Chapter 15. "The Soul of the Indian" by Ohiyesa

Table of Contents
Ideas of Interest from The Soul of an Indian
The Reading Selection from The Soul of an Indian
Related Ideas
Topics Worth Investigating

Dr. Charles A. Eastman (Ohiyesa), Library of Congress

About the author…

Ohiyesa's mother died soon after birth and his father, Many Lightnings, was captured after the 1862 Dakota uprising and presumed hanged with over 300 other Sioux. Ohiyesa (1858-1939) was traditionally reared in Sioux language and culture by his grandmother for the first fifteen years of his life. When his father, who had in fact been pardoned by President Lincoln and had spent 12 years in an Iowa prison, suddenly appeared, Ohiyesa was required to move to a Christian Dakota community. Ohiyesa took the name of Charles Alexander Eastman, won scholarships, graduated from Dartmouth College in 1887, and studied medicine at Boston University. Under horrific conditions, he was the sole physician at the Wounded Knee massacre. Encouraged by Zitkala Sha (Red Bird), who studied music at the Boston Conservatory of Music (see image below), he began to write of his culture and experience.

About the work…

In his Soul of an Indian,[1] Ohiyesa portrays the nomadic life and culture of the American Indian prior to interaction with the white man. This selection from Chapter 10 of that book, "Barbarism and the Moral Code," defends Indian ethical practices from the stereotypic view of many non-native Americans.

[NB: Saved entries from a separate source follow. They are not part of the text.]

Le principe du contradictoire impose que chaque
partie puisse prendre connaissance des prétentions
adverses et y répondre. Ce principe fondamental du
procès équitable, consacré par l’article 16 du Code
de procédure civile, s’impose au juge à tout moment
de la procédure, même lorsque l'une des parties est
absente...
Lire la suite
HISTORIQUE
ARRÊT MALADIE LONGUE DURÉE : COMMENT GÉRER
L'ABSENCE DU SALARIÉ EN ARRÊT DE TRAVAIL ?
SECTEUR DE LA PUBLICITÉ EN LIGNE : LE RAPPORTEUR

Ideas of Interest from The Soul of an Indian

  1. Why is silence such an essential part of character for the Sioux?

  2. What sociological reasons can be provided for the relatively conservative sexual ethics of the Sioux?

  3. What are the exceptions, pointed out by Ohiyesa, to the dishonor of stealing—why are these exceptions allowed?

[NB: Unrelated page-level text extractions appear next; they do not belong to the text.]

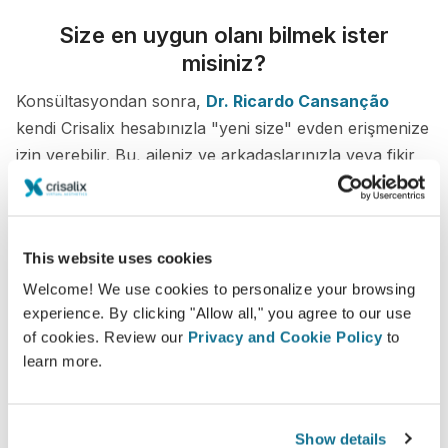
Size en uygun olanı bilmek ister
misiniz?
Konsültasyondan sonra,
Dr. Ricardo Cansanção
kendi Crisalix hesabınızla "yeni size" evden erişmenize
izin verebilir. Bu, aileniz ve arkadaşlarınızla veya fikir
almak istediğiniz herhangi biriyle paylaşmanıza olanak
tanır.
This website uses cookies
Yeni sizi şimdi görün!
Welcome! We use cookies to personalize your browsing
experience. By clicking "Allow all," you agree to our use
of cookies. Review our
Privacy and Cookie Policy
to
learn more.
Kolay ve güvenli
Show details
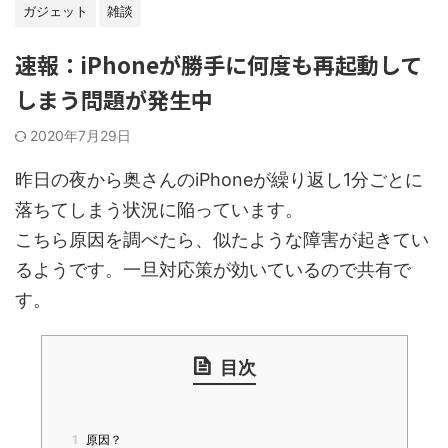
ガジェット
雑談
速報：iPhoneが勝手に何度も再起動して
しまう問題が発生中
2020年7月29日
昨日の夜から奥さんのiPhoneが繰り返し1分ごとに
落ちてしまう状況に陥っています。
こちら原因を調べたら、似たような障害が起きてい
るようです。一旦対応策が効いているので共有で
す。
目次
1
原因？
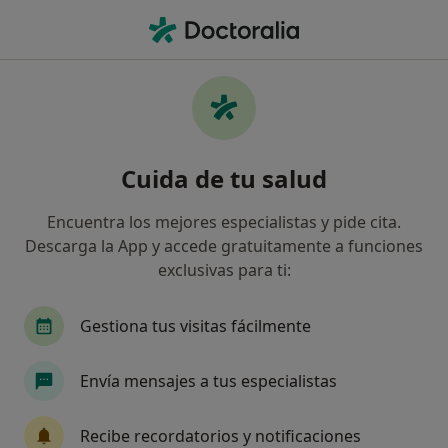
Men
Ortodoncia Para Adultos • Sant Quirze del Vallès, Barcelona
Filtros
• 1
Seguro
Mapa
Ortodoncia para adultos en Sant Quirze del
Cuida de tu salud
Vallès: clínicas y especialistas
Así organizamos los resultados
Encuentra los mejores especialistas y pide cita.
Descarga la App y accede gratuitamente a funciones
exclusivas para ti:
¿Qué especialidad estás buscando?
Dentista
Dentista infantil
Gestiona tus visitas fácilmente
Envía mensajes a tus especialistas
Recibe recordatorios y notificaciones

  4. What is the rationalization Ohiyesa relates for the killing of noncombatants (women and children) in war?

  5. Why was prosecution and proof unnecessary among the Sioux for "conviction" in cases of murder?

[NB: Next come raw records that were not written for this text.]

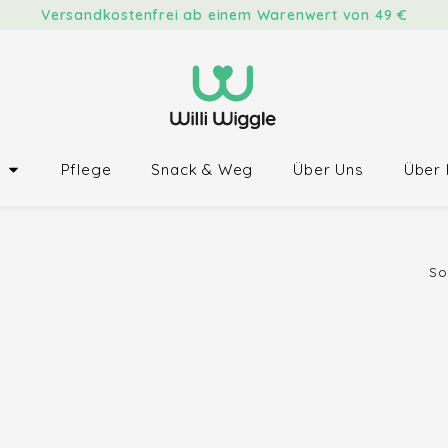
Versandkostenfrei ab einem Warenwert von 49 €
Pflege
Snack & Weg
Über Uns
Über 
So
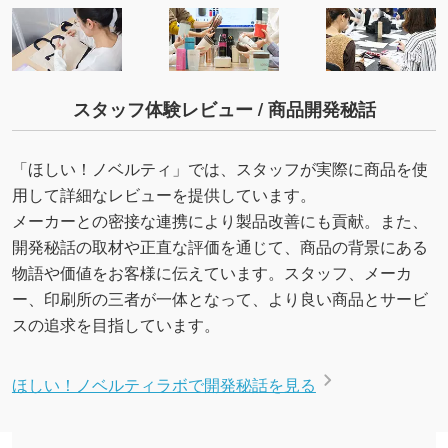
スタッフ体験レビュー / 商品開発秘話
「ほしい！ノベルティ」では、スタッフが実際に商品を使
用して詳細なレビューを提供しています。
メーカーとの密接な連携により製品改善にも貢献。また、
開発秘話の取材や正直な評価を通じて、商品の背景にある
物語や価値をお客様に伝えています。スタッフ、メーカ
ー、印刷所の三者が一体となって、より良い商品とサービ
スの追求を目指しています。
ほしい！ノベルティラボで開発秘話を見る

  6. Ohiyesa asserts that the coming of the white man was the cause of much barbarism in Indian affairs. What are the reasons he offers for these changes in Indian culture? Is his reasoning convincing or is he merely asserting a series of historical facts?

  7. Why, according to Ohiyesa, was lying, at one time, a capital offense?



Charles Alexander Eastman (Ohiyesa). The Soul of an Indian: An Interpretation. London, 1911.